Under stage one in May 2009, AJ Lucas deployed Telstra, Cisco and HP networking equipment to connect its 16 offices and 83 drill rig sites in Queensland, Western Australia and NSW.
With the wide area network (WAN) in place, AJ Lucas began seeking a single ERP platform to replace business applications from four separate vendors.
It forged a new relationship with Oracle and channel partner CSG last June, after assessing 21 other proposals.
Soon said Oracle onDemand financials, projects, procurement, inventory and business intelligence modules would go live by October.
Other “enablement, efficiency and business intelligence” tools would be deployed between October and April, after which Soon hoped to look at “innovation; where to from here” applications until late 2012.
Outsourcing and the cloud
AJ Lucas chose to have the Oracle ERP suite delivered and hosted by CSG after determining that it lacked the skills internally to deploy and maintain the system.
Decision-makers were also attracted to CSG’s offer of a fixed price for implementation and hosting, Soon said, explaining that this lowered the level of risk that AJ Lucas had to bear.
“When we selected Oracle, it was quite clear that we didn’t have the skill set to get that going,” he said, expressing a reluctance to hire Oracle database administrators and consultants for the project.
Prior to Project Cornerstone, AJ Lucas operated two full racks of equipment in an HP data centre in Sydney. Soon expected to need only one rack when all the Oracle modules were activated.
After Cornerstone, the group would also decrease its IT headcount from 20 – including seven project staff and eight business leads – to about three.
“All these resources will be deployed back into the business on completion of the ERP project,” Soon said.
“Depending on the outcome of our cloud computing strategy for office productivity applications, our ICT support model will change.
“Most of our applications will be accessible from the internet, hosted in either a private cloud provided by CSG or a public cloud infrastructure.”
Soon said AJ Lucas was comfortable with outsourcing its IT.
Offshoring, he said, was a more serious concern and one that the group currently faced as it considered cloud-based productivity software, including Google Apps and Microsoft’s Office 365.
“We’re looking at the business case of the cloud because that suits Lucas’ type of business,” he said.
Despite its technologically focused components, AJ Lucas’ ICT Strategic Plan was “really a business transformation exercise”, Soon said.
He declined to identify the company's outgoing core business applications, stating only that it was “very much a Microsoft SQL company originally”.

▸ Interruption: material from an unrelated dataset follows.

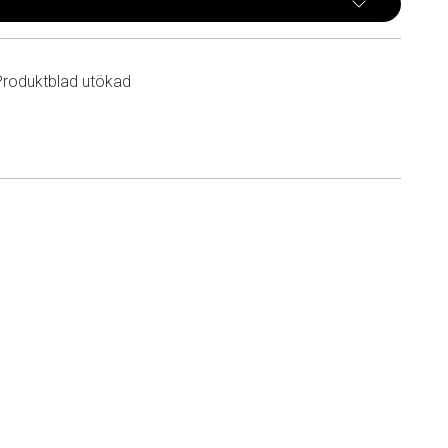
Produktblad utökad
n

Prior to the WAN deployment, “we couldn’t even communicate; sending files across different parts of the business used to take a long time”, he said.
“People used to store files on their own laptops. There was a tremendous amount of duplication and different processes with timesheets for example.

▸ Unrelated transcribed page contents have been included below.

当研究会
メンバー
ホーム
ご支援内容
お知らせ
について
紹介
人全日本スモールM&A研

“The CEO recognised that the business could not keep operating the way it did.”
AJ Lucas planned to reduce its number of different timesheets from more than 20 to four. Those four would adhere to Oracle best practices, Soon said.
While Project Cornerstone was uncomplicated so far, Soon expected most challenges to arise from having its 600 computer-using staff adapt to the new system and processes.
During the next nine months, the company planned to deliver 120 structured training courses to the 270 staff it expected to directly interact with the Oracle suite.
“What [applications] we’re rolling out to the business is a lot better than what they ever had,” he said.